Using the data below, copy each line that includes the word "social".

==== Extracted material

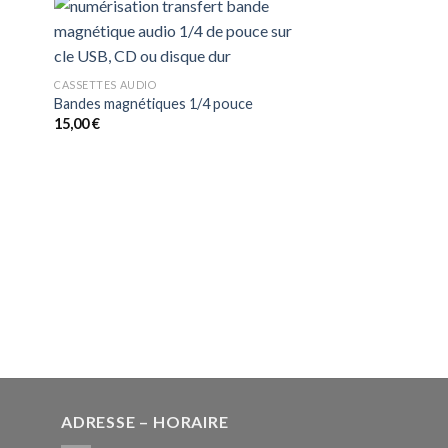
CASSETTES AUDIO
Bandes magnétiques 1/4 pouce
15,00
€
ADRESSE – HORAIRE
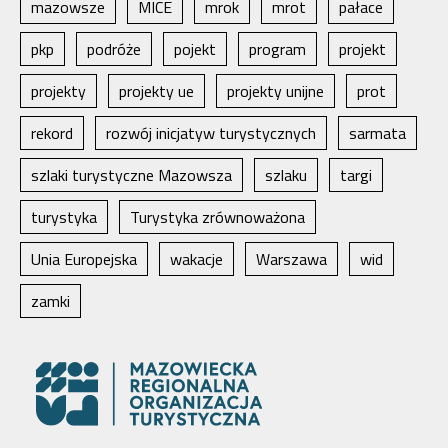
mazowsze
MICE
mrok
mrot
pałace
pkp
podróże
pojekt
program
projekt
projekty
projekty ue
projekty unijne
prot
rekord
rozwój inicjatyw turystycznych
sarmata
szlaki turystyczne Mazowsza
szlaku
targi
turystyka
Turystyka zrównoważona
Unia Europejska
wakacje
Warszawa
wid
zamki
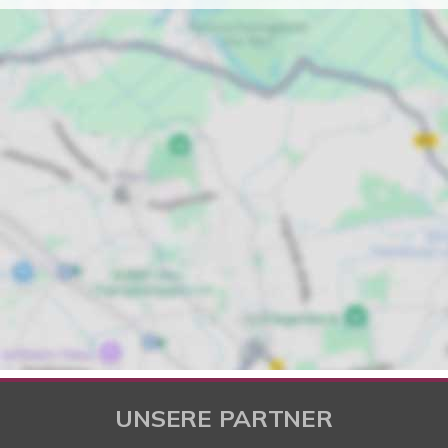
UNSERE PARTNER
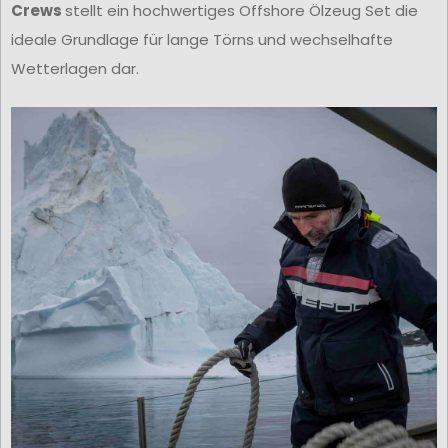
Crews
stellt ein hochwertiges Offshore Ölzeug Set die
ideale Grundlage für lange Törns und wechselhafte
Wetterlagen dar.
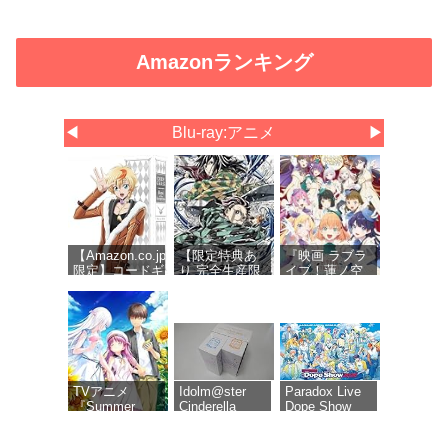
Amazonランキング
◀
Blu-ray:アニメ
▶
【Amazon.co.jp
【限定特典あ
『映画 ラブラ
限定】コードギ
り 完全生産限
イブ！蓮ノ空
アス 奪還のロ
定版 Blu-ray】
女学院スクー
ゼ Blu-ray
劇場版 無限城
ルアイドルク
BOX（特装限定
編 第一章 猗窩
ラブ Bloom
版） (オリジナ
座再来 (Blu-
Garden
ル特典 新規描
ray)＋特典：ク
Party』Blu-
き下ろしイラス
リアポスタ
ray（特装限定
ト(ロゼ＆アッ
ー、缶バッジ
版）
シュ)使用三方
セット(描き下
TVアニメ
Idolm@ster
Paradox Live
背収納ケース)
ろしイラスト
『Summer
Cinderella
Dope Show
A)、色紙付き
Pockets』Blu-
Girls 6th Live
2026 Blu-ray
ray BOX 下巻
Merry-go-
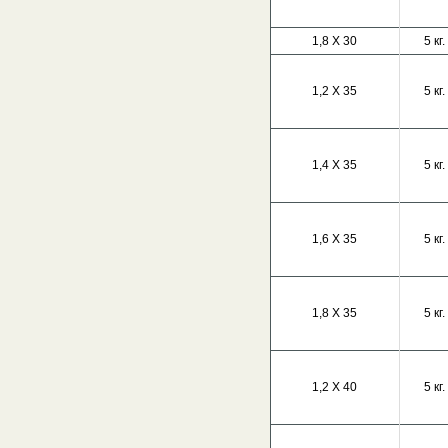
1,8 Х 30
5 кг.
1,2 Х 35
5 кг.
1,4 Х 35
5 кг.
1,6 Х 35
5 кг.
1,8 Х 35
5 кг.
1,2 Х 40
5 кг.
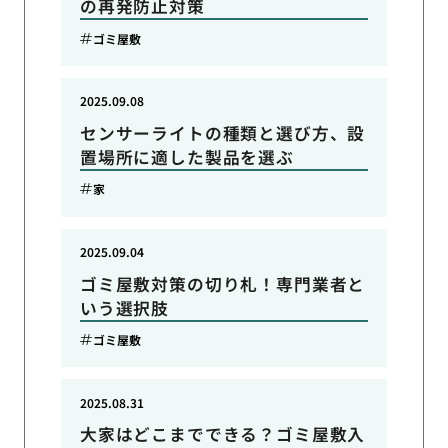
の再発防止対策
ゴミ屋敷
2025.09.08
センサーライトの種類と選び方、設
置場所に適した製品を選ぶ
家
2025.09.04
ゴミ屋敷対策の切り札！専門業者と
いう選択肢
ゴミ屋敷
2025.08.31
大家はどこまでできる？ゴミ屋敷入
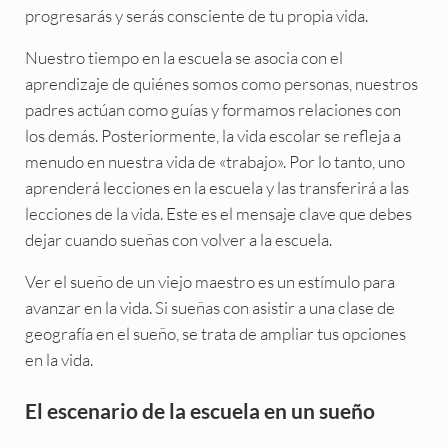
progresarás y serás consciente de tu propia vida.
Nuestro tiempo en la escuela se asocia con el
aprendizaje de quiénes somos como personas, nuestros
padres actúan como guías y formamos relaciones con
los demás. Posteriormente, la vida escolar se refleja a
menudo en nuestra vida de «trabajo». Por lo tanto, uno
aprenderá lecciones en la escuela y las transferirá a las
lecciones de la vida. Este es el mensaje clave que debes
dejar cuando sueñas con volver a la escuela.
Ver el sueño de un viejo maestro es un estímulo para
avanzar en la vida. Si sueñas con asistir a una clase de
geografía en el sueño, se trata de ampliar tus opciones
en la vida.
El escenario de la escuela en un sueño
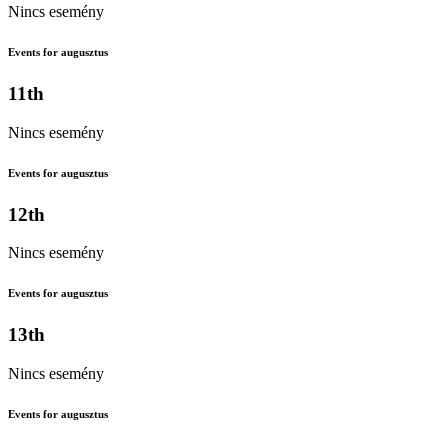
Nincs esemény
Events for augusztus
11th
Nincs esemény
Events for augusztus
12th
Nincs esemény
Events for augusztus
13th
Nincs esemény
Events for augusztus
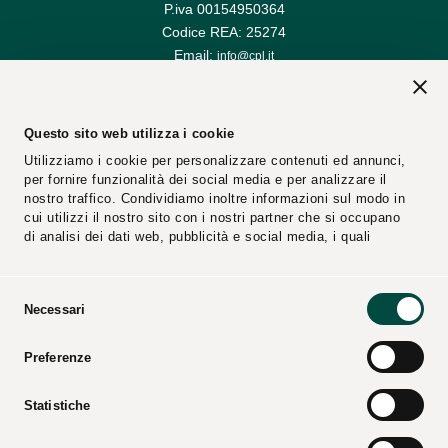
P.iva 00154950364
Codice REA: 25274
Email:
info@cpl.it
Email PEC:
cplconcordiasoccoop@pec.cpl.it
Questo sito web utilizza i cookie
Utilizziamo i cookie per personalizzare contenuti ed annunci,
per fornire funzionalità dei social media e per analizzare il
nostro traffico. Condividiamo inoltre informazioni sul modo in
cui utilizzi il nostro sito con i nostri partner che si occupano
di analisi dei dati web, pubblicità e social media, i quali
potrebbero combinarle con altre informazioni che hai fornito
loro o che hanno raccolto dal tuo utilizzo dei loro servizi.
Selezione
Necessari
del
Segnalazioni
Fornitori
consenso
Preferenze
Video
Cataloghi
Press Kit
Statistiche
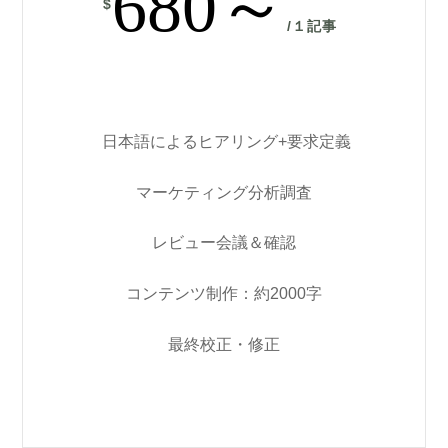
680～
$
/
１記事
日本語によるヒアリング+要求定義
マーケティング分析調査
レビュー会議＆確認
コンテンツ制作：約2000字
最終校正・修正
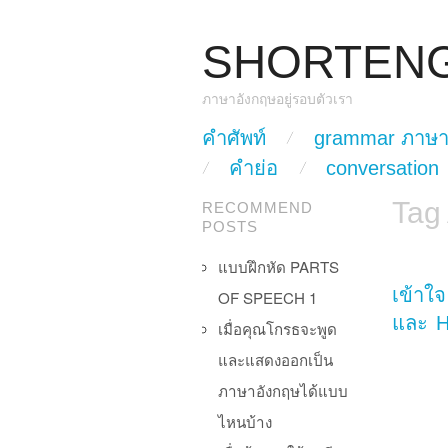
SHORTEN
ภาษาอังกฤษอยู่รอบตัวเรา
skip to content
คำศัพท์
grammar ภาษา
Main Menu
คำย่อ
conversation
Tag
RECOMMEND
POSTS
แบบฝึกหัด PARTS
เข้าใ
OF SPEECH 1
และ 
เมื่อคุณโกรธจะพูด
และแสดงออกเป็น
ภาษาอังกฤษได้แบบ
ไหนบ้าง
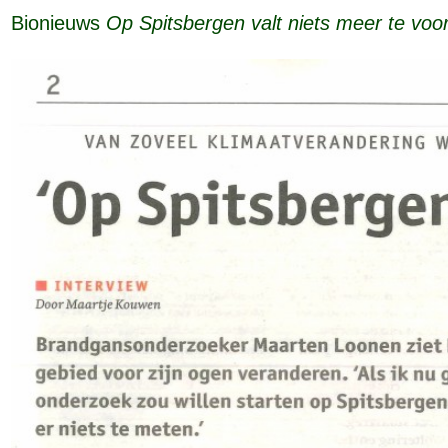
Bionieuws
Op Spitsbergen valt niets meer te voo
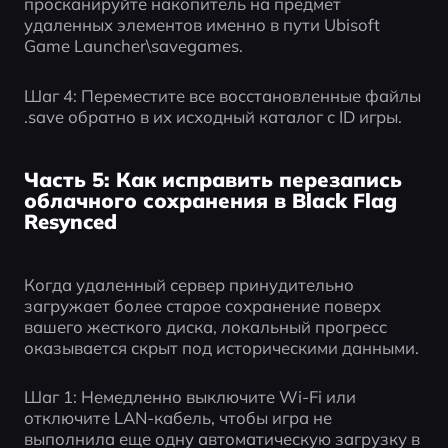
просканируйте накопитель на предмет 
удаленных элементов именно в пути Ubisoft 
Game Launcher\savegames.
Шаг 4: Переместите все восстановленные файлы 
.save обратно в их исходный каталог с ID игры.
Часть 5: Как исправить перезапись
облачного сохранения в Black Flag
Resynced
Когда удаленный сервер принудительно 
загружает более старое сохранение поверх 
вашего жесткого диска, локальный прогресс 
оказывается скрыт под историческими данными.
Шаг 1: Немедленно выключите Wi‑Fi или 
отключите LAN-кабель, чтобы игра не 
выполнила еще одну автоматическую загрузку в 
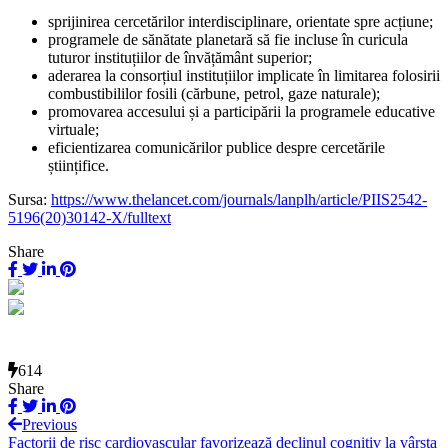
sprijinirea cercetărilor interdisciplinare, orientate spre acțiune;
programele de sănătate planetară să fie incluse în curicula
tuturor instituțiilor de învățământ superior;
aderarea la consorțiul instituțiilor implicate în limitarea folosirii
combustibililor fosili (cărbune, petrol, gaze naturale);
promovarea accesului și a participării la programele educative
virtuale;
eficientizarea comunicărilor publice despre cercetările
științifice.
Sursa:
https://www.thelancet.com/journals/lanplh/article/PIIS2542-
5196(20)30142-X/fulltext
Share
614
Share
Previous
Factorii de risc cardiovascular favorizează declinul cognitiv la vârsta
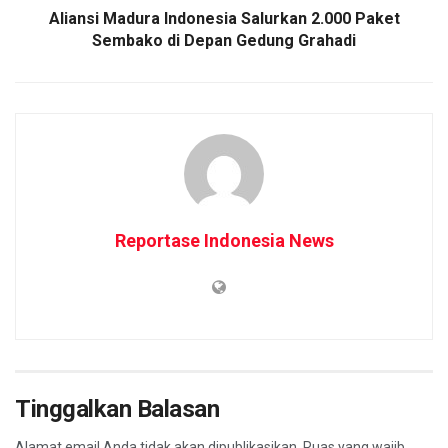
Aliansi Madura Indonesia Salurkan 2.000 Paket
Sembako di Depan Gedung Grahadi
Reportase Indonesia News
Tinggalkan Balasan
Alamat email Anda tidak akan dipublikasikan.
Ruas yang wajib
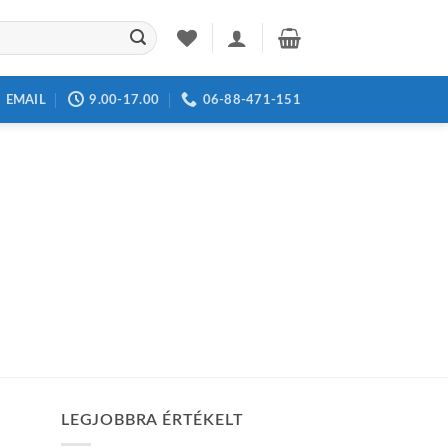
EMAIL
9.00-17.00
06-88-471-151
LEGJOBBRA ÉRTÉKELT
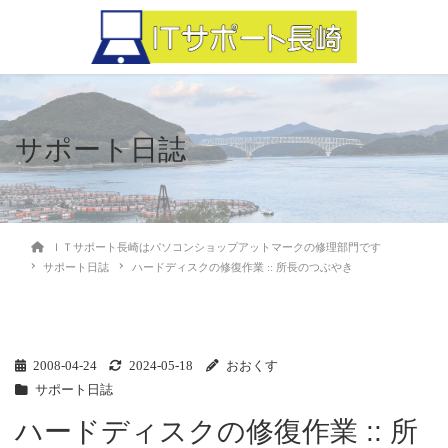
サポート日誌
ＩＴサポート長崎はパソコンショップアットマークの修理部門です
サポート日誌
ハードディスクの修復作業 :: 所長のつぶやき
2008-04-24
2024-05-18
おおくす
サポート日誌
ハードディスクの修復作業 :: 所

========

- **Written solution**:
per fornire funzionalità dei social media e per analizzare il
di analisi dei dati web, pubblicità e social media, i quali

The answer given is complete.